2022.08.25

末期がん患者70歳との「禁断の愛」で会社をクビになった女性の懺悔…男性の「最期」が迫るなか、彼女が下した“意外な決断”

茨城県つくば市で訪問診察を続ける『ホームオン・クリニック』院長・平野国美氏がレポートする令和の看取りの現場。前編記事でレポートしたように、食道がんの末期患者70歳男性の自宅に突然現れた女性は男性の「内縁」だった。

「最期も一緒にいたいです」

その「内縁の女性」は生活に疲れている感はあるが、穏やかな感じの人柄だった。今まで独居と思われていた男性に内縁ではあるが“同居家族”がいれば、男性患者はこの家で最期まで過ごせるかも知れない。

この内縁の女性に、ずばり聞いてみた。

「いつか、その時(最期)が来ると思うのですが、どのようにしたいですか?」

「できるかどうかわかりませんが、ここに一緒にいたいです」

今まで、恥ずかしそうに俯いていたが、その時はしっかりと私を見てきた。それだけ聞ければ、こちらは充分である。

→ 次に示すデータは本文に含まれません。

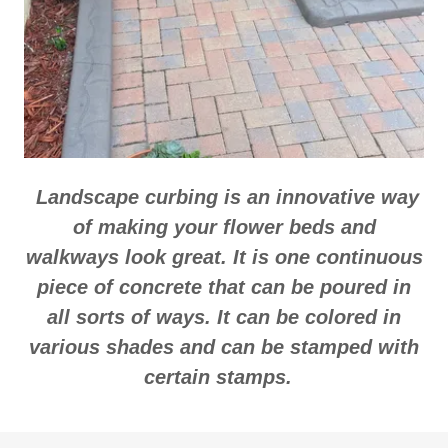
Landscape curbing is an innovative way
of making your flower beds and
walkways look great. It is one continuous
piece of concrete that can be poured in
all sorts of ways. It can be colored in
various shades and can be stamped with
certain stamps.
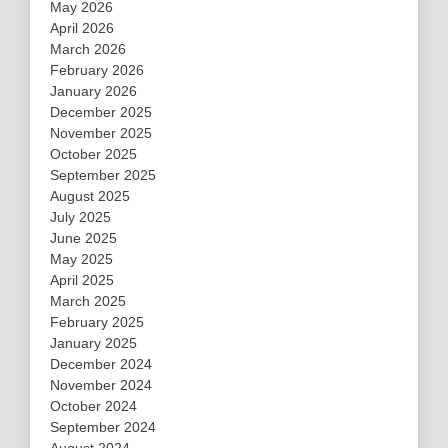
May 2026
April 2026
March 2026
February 2026
January 2026
December 2025
November 2025
October 2025
September 2025
August 2025
July 2025
June 2025
May 2025
April 2025
March 2025
February 2025
January 2025
December 2024
November 2024
October 2024
September 2024
August 2024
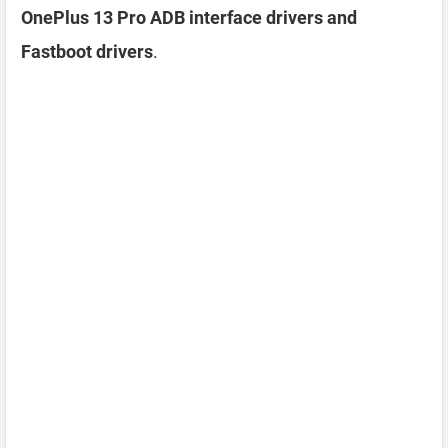
OnePlus 13 Pro ADB interface drivers and
Fastboot drivers
.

訪問診療を行う私どもにとって、献身的とまではいかなくとも、患者に寄り添う誰かがいてくれる事はありがたい。24時間、見張っている必要もないが、気がついた時に体調の異変に気付いてくれたり、内服薬を管理、飲ませてくれるだけでも助かるのだ。

 

何よりも、患者の心や精神的に支えられる存在であるなら、患者にとって私どもの存在よりも大きいであろう。残り少ない時間の生きがいになれば素晴らしいと思える。私は彼の最期に向けた療養に、内縁関係の彼女を組み入れて立て直す事にした。